══ Exercise input
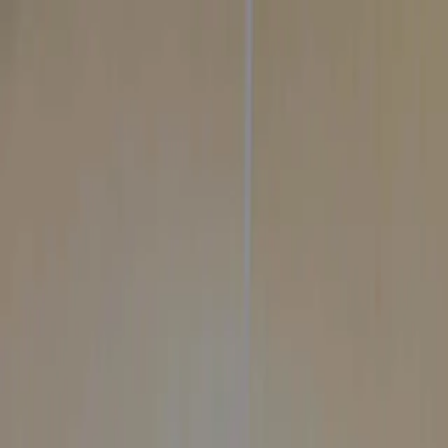
UPAA
海外協定大学
出願案内
進学者インタビュー
NEWS
FAQ
教職員の方はこちら
お問い合わせ
FAQ
UPAA や海外進学について、もっと詳しく。
出願資格、出願方法、奨学金など、UPAA の制度や海外進
出願
UPAA は国内大学と併願できますか？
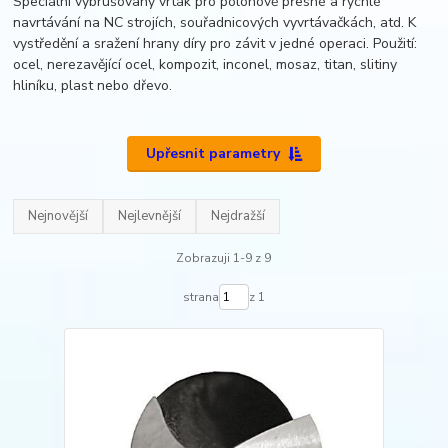
Speciální vybrušovaný vrták pro polohově přesné a rychlé
navrtávání na NC strojích, souřadnicových vyvrtávačkách, atd. K
vystředění a sražení hrany díry pro závit v jedné operaci. Použití:
ocel, nerezavějící ocel, kompozit, inconel, mosaz, titan, slitiny
hliníku, plast nebo dřevo.
Upřesnit parametry
Nejnovější
Nejlevnější
Nejdražší
Zobrazuji 1-9 z 9
strana
z 1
════
_What you need to do:_ Which lines of the material above hold the string "UPAA"? Pull them out.

_Exercise solution:_
UPAA
UPAA や海外進学について、もっと詳しく。
出願資格、出願方法、奨学金など、UPAA の制度や海外進
UPAA は国内大学と併願できますか？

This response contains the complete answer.